What if the good guy has always been Skyfox?
But there is something more in this “change” of Walter and it is to think if there really has been. The last moments of the past show him telling some “jokes” that already go against the code, while we see George assuring that he only wants to improve people’s lives. These scenes are not accidental. It is a sample of where future seasons can go. Everything points to the fact that Walter’s betrayal is not recent, indeed, that George’s betrayal could never be such, but rather a montage of Walter, who has always been estranged from him. George is the key to everything, but not because he is “a supervillain” but because he is the loose end of the probable decades of lies and mental manipulations of a Walter who seems willing to give the finishing touch, with the leadership of his older brother. weak than ever.
This is where Chloe and Hutch come in, the daughter of the greatest hero and the son of the greatest villain who actually have as much in common as their parents did. Hutch and Chloe end the season with a device that could better the teleportation bar until they finally reunite father and son.

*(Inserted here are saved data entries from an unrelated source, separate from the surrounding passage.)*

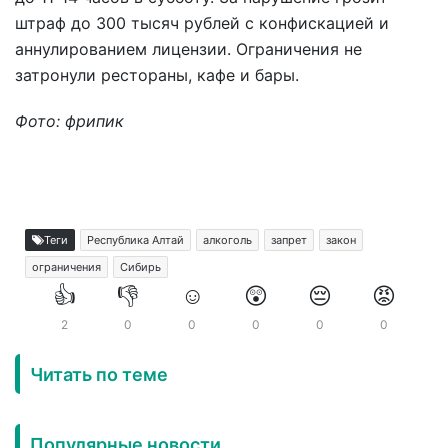
штраф до 300 тысяч рублей с конфискацией и
аннулированием лицензии. Ограничения не
затронули рестораны, кафе и бары.
Фото: фрипик
Теги
Республика Алтай
алкоголь
запрет
закон
ограничения
Сибирь
👍
👎
☺️
😲
😔
😡
2
0
0
0
0
0
Читать по теме
Популярные новости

Consequently, the outcome of ‘Jupiter’s Legacy’ reveals not only a specific betrayal of Walter but a century of lies that could unravel the entire narrative created around the Union. A painful double game in which the one who seemed like the great villain points, at the very least, to an antihero, and that, how could it be otherwise, leaves everything in the hands of a second season that should not take long to arrive.